11 of 11 people found the following review helpful
Cultural history of Anglo Irish relations,
This review is from: Castle Rackrent (Oxford World's Classics) (Paperback)
A social satire on Anglo-Irish relations during early nineteenth century, the asks the qustion 'What is is to be Irish'? A period of great social turmoil between the two countries heightened by the industrial revolution's impression on the working classes in England, the novel sees the author navigating through a difficult minefield writing an Irish catholic narrator for an English market place! The Anglo-Irish Rackrent landlords claim an Irish Catholic heritage, but forfeit that personal history for the ephemeral run of the estate. The disenfranchised tenant farmers are forced to yield their produce to support the Rackrents' absurd behaviours. In the middle of this dynamic stand the novel's two most developed and challenging characters, Sir Condy Rackrent and Jason McQuirk, Thady's son. Raised in identical circumstances, these two leave open to question the ultimate judgment on the future of Ireland; With Condy as a new line of Irish aristocracy or Jason, representing the model for the 'British' assimilated Irishman.

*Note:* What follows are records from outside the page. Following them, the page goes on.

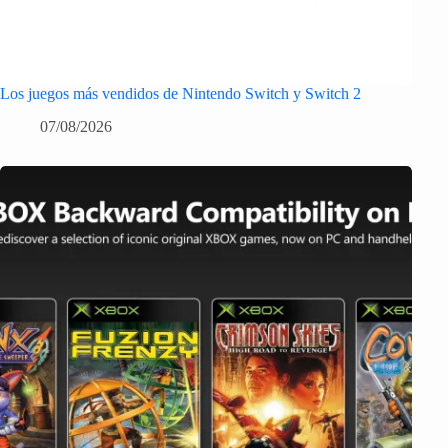
Los juegos más vendidos de Nintendo Switch y Switch 2
07/08/2026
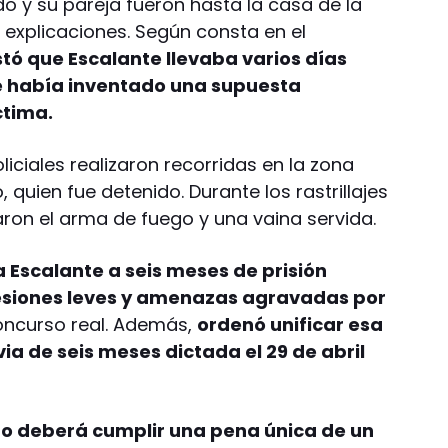
o y su pareja fueron hasta la casa de la
 explicaciones. Según consta en el
tó que Escalante llevaba varios días
 había inventado una supuesta
íctima.
liciales realizaron recorridas en la zona
 quien fue detenido. Durante los rastrillajes
aron el arma de fuego y una vaina servida.
a Escalante a seis meses de prisión
 lesiones leves y amenazas agravadas por
oncurso real. Además,
ordenó unificar esa
a de seis meses dictada el 29 de abril
o deberá cumplir una pena única de un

Edgeworth carefully navigates herself around the novel opening the question of Irishness to the English reader without alienating either audience through the use of a glossary and internal footnotes which are devices used to try and neutralize the foreignness and threat of the Irish for Edgeworth's intended English audience, and allow us also an attempt also to understand this position of 'Irishness'.